Nach Angaben der lokalen Behörden ist in Marseille ein Teenager nach dem Einatmen von Stickoxid, allgemein bekannt als "la glue", gestorben. Der Vorfall hat erneut Bedenken über den zunehmenden Gebrauch dieser flüchtigen Substanz unter jungen Menschen in der Stadt ausgelöst. Am Dienstag, den 10. August, wurden kurz vor Mitternacht nach Berichten über schwere Atemnot die Rettungsdienste aufgerufen. Trotz sofortiger ärztlicher Intervention wurde der 17-Jährige Stunden später im Krankenhaus für tot erklärt. Die Polizei hat eine Untersuchung über die Umstände des Todes eingeleitet, wobei die ersten Ergebnisse auf die Einatmung von Stickoxid als wahrscheinliche Ursache hindeuten.
Die Tragödie ereignete sich in der Nähe des Gare Saint-Charles, eines der verkehrsreichsten Verkehrsknotenpunkte von Marseille, wo sich eine Gruppe junger Menschen versammelt hatte. " Eine Frau, identifiziert als Zélie*, versuchte einzugreifen und versuchte Berichten zufolge, eine Tüte mit der Substanz von einer Gruppe von Nutzern abzuholen.
Während ihres kurzen Gesprächs enthüllte Zélie, dass sie nach der Verwendung der Substanz fast das Bewusstsein verloren hatte. Ihre Erfahrung unterstreicht die Gefahren, die mit Stickstoffmonoxid verbunden sind, das zu einer schnellen Vergiftung, Bewusstseinsverlust und sogar zum Tod führen kann. Der Vorfall hat die Befürchtungen der Beamten hinsichtlich der steigenden Verbreitung von Crack-Kokain in Marseille verstärkt. Die lokalen Behörden haben sich über die steigende Zahl der Nutzer, insbesondere unter Jugendlichen, beunruhigt geäußert. In einem Brief an Premierminister Sébastien Lecornu forderte Bürgermeister Benoît Payan von Marseille eine dringende nationale Strategie zur Bekämpfung der Krise.

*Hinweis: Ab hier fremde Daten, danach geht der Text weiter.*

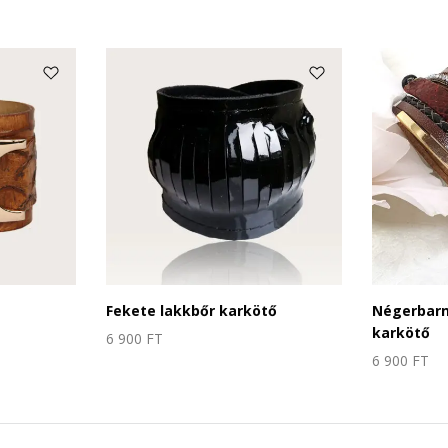
Fekete lakkbőr karkötő
Négerbarn
karkötő
6 900
FT
6 900
FT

Er betonte die Notwendigkeit einer koordinierten Aktion, an der mehrere Regierungsbehörden beteiligt sind, darunter Strafverfolgungsbehörden, Gesundheitsdienstleister und Sozialdienste. In den letzten Monaten gab es zahlreiche Berichte über eine erhöhte Crack-Aktivität in den Straßen der Stadt. Ein Bericht, der von Le Figaro veröffentlicht wurde, beschrieb die Situation als beispiellos, wobei sich die Nutzer aufgrund ihrer Erschwinglichkeit und Verfügbarkeit zunehmend an die Droge wenden. Crack, eine hoch süchtig machende Form von Kokain, wird oft durch Rauchen oder Injektieren konsumiert, was zu schweren körperlichen und psychischen Folgen führt.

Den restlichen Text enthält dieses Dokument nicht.